··· THE DATA ···

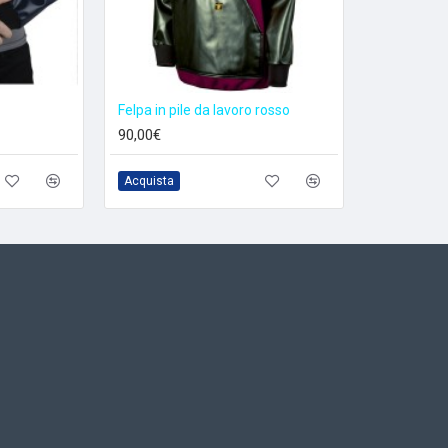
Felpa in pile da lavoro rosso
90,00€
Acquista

···
··· THE DATA ···

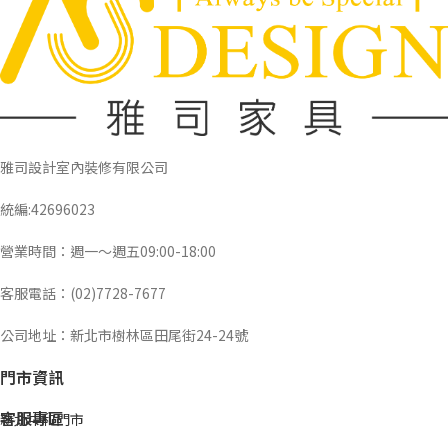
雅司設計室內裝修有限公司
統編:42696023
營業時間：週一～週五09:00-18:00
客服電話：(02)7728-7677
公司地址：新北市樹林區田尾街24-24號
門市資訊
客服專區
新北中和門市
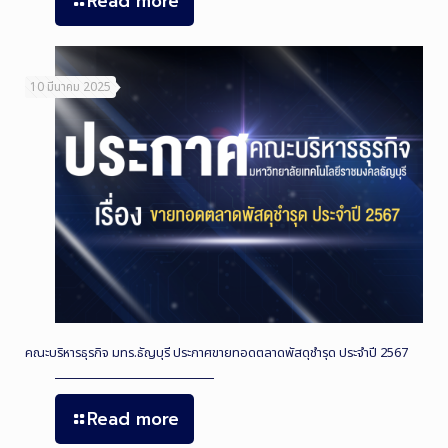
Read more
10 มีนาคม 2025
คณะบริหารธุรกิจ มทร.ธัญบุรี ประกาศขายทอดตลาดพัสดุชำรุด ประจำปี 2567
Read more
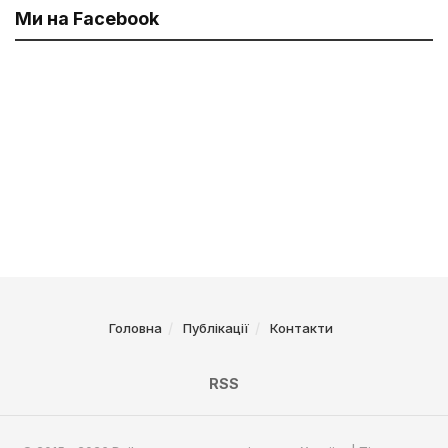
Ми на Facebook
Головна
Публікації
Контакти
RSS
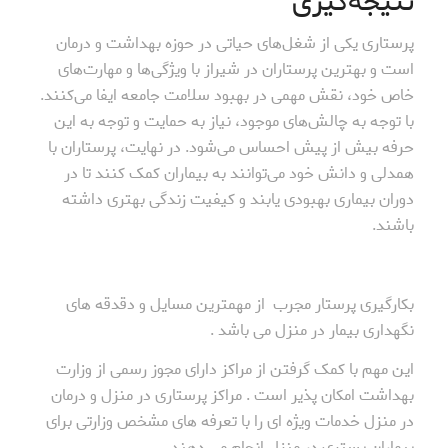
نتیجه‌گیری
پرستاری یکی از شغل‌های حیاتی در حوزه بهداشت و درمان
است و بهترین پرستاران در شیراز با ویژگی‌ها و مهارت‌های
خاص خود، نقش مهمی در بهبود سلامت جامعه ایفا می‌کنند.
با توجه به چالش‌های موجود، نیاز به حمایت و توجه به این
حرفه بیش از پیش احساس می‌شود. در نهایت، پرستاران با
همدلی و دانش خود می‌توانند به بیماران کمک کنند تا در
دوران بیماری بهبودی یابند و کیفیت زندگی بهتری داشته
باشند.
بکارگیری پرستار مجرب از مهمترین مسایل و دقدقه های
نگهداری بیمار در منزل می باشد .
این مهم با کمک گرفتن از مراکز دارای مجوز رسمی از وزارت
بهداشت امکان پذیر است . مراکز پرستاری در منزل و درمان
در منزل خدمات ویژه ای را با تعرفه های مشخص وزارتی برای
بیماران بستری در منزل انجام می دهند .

···

■ **TASK ITEM**: Please return all lines above in which the string "بیماران" is found.

■ **TASK RESPONSE**:
همدلی و دانش خود می‌توانند به بیماران کمک کنند تا در
بیماران بستری در منزل انجام می دهند .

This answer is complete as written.